My uncle has thaught his dog to tell him when he want out. He said that the easy way to teach them is to hang a cow bell on the door with a heavy ribbon or rope. Make sure the Dog can reach it with there nose level. They ask the dog if he want out and then rings the bell with his hand. He said the dog rings the bell using his nose and then he know he needs out. My sister has done this with her Lab and it works. Jackson will come to me and licks your hand when he wants out.

The only trick that I would like to teach him is to roll over. As we have to wait on that one. I have him playing dead and he does well if he is up to it and want his belly rubbed.


----------



## griffman (Jan 17, 2004)

Bobm said:


> My doors look like a cougar was sharpening his nails, I have eight of them that do it...


Mine too 

Here's a variation of the bell ringing to get outside training.

http://www.sithappens.us/index_files/Page3075.htm

I'm going to give this a shot next time around. I wonder if ole' Kobe could catch on to this trick this late in the game? Wonder if it'd be worth the hassle??


----------



## griffman (Jan 17, 2004)

mdaniel said:


> My uncle has thaught his dog to tell him when he want out. He said that the easy way to teach them is to hang a cow bell on the door with a heavy ribbon or rope. Make sure the Dog can reach it with there nose level. They ask the dog if he want out and the rings the bell with his hand. He said the dog rings the bell using his nose and then he know he needs out. My sister has done this with her Lab and it works.


 I'm going to try that next time.


mdaniel said:


> Jackson will come to me and licks your hand when he wants out.

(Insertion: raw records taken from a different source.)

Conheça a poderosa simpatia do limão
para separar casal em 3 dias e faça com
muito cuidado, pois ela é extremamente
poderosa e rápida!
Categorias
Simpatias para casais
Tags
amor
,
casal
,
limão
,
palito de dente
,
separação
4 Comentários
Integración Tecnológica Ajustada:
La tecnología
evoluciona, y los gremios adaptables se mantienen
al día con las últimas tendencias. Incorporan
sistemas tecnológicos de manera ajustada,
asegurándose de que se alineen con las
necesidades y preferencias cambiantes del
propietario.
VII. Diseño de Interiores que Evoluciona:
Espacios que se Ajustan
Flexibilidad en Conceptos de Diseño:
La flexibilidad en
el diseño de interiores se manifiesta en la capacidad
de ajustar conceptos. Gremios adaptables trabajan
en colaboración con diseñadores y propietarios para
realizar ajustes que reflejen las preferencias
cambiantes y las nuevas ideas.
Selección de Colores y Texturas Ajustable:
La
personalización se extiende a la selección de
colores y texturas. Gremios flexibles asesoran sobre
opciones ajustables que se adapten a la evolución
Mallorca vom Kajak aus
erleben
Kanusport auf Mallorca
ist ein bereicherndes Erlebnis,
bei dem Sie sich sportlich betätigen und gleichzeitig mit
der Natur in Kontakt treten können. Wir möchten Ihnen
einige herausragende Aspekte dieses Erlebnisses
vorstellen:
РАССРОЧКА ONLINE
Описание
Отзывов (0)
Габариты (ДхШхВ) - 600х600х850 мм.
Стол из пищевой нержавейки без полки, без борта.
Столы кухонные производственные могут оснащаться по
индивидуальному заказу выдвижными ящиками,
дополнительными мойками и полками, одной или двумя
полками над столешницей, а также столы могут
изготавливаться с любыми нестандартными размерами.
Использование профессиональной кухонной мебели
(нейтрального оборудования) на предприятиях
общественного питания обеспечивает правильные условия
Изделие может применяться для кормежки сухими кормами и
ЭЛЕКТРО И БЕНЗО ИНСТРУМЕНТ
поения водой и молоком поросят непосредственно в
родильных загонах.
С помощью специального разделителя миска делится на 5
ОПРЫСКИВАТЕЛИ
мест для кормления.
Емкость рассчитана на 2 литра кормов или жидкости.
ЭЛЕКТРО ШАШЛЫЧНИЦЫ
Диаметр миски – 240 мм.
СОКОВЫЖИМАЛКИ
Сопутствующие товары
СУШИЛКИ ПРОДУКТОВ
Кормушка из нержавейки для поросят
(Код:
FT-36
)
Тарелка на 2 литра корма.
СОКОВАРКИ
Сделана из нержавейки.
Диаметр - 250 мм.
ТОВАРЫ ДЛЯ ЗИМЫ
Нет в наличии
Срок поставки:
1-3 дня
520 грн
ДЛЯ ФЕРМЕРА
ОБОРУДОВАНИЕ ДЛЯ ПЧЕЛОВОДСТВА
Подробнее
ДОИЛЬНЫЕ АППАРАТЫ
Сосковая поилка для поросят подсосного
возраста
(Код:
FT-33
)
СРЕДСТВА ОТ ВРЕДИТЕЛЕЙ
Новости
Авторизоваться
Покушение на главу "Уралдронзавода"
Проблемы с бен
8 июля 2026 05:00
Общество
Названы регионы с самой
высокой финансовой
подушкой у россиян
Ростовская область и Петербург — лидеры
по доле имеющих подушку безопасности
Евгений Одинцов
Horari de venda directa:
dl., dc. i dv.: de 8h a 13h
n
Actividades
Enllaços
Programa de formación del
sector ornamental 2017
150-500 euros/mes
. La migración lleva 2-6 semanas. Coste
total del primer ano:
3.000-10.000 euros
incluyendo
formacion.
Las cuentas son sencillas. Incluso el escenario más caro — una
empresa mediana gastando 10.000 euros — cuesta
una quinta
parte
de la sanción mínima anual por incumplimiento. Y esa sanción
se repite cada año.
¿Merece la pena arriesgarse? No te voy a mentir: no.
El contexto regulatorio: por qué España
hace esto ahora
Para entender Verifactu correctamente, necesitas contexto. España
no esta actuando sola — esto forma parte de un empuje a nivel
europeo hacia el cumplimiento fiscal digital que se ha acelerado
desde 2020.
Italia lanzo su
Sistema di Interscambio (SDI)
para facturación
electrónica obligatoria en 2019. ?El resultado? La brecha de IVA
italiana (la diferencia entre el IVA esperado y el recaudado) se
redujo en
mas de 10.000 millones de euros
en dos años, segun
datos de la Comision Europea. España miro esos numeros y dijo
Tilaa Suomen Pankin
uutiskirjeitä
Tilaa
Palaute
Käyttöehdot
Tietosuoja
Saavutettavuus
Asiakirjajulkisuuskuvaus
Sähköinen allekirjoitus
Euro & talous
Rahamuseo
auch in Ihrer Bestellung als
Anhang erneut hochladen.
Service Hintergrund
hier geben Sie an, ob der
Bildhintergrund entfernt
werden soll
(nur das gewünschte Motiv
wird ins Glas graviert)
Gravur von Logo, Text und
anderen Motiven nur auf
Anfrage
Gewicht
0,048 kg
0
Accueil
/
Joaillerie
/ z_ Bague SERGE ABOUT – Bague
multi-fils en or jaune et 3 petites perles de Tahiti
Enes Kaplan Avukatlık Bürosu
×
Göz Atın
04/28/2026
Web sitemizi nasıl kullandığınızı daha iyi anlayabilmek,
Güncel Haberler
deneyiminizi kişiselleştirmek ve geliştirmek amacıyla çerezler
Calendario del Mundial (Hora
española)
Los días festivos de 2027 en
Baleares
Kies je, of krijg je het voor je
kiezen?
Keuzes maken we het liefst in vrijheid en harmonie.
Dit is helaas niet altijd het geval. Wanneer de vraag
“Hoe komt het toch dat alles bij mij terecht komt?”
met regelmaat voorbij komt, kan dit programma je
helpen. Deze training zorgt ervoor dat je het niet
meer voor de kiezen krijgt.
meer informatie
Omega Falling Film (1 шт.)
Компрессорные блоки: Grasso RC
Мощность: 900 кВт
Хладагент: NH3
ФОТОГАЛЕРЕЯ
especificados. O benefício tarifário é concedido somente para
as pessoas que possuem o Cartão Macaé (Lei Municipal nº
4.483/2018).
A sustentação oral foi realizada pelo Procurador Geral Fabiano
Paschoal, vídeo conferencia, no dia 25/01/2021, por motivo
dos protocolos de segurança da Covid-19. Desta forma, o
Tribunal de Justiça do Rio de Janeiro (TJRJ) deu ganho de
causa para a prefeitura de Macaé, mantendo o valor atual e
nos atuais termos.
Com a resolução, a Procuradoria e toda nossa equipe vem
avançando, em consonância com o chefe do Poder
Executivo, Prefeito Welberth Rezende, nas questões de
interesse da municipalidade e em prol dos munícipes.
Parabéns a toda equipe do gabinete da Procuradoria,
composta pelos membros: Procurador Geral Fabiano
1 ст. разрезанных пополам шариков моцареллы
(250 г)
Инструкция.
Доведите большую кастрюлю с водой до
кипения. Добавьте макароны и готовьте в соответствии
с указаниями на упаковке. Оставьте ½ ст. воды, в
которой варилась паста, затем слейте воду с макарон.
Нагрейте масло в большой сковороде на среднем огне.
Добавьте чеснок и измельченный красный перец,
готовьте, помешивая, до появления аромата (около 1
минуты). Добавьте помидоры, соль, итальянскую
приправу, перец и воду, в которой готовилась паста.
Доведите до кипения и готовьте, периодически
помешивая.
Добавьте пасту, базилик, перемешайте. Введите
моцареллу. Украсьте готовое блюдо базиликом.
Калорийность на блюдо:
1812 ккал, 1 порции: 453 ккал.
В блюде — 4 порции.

You're lucky! You could have bare wood and scratched paint like me and Bob!



mdaniel said:


> The only trick that I would like to teach him is to roll over. As we have to wait on that one. I have him playing dead and he does well if he is up to it and want his belly rubbed.


Rolling over is one trick my dog didn't like and I didn't push the issue to train him. For some reason, he will not roll over without a battle. I think it may be non- submittle thing for him. I have yet to teach a dog to roll over!


----------



## Sitka deer (Jun 2, 2007)

An old friend had incredible labs and his neat trick at kenneling-up at the rig was to "cluck" his tongue after calling the dog's name. The dog would spring straight up in the air and Len would stick his arms out under the dog's belly and catch him on the way down.
art


----------



## Dick Monson (Aug 12, 2002)

I wouldn't do this on purpose but had one that put out lit cigarettes. She'd stare at the cigarette in your face and when you flicked it to the ground she'd run over and lick the coal off the end. Never burned her tongue either, nor did she swallow it. Just pick up the habit by herself. The bell is great, need one inside and out as both sides of the door look like hell.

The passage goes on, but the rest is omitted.